Prompt: What lines in the data hold the string "услугата"? Show them.

Exercise materials:
-.-.-

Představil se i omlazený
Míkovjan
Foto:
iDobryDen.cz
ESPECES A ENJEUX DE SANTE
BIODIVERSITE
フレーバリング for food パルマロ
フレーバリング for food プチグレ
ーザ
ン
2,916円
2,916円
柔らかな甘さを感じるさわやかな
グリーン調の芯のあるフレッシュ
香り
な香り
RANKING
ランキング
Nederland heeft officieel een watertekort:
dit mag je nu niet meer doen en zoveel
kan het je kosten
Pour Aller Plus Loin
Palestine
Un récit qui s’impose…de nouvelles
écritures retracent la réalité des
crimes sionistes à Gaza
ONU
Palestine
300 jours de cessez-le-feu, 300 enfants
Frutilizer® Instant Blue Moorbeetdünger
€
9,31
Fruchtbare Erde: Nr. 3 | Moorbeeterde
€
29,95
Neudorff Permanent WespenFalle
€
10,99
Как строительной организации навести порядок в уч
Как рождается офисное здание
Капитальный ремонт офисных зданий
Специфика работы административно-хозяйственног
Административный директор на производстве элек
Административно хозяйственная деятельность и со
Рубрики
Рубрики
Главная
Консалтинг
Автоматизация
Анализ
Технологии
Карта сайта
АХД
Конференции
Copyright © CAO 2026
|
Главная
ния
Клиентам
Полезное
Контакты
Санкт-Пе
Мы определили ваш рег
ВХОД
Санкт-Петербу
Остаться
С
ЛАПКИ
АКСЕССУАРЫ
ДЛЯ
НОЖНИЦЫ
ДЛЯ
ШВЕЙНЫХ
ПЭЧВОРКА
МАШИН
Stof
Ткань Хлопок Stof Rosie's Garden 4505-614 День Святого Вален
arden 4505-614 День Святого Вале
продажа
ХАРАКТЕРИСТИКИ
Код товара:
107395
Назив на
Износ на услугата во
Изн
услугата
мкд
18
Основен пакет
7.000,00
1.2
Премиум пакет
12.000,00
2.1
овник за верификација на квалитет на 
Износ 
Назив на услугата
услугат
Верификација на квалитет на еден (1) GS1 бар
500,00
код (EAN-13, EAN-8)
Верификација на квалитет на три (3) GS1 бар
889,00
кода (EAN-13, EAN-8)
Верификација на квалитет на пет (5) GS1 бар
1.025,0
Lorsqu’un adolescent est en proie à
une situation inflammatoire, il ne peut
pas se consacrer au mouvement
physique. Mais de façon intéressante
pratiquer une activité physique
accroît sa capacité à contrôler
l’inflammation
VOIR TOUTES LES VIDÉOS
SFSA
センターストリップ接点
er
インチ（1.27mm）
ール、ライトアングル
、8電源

-.-.-

Task answer:
Износ на услугата во
услугата
Назив на услугата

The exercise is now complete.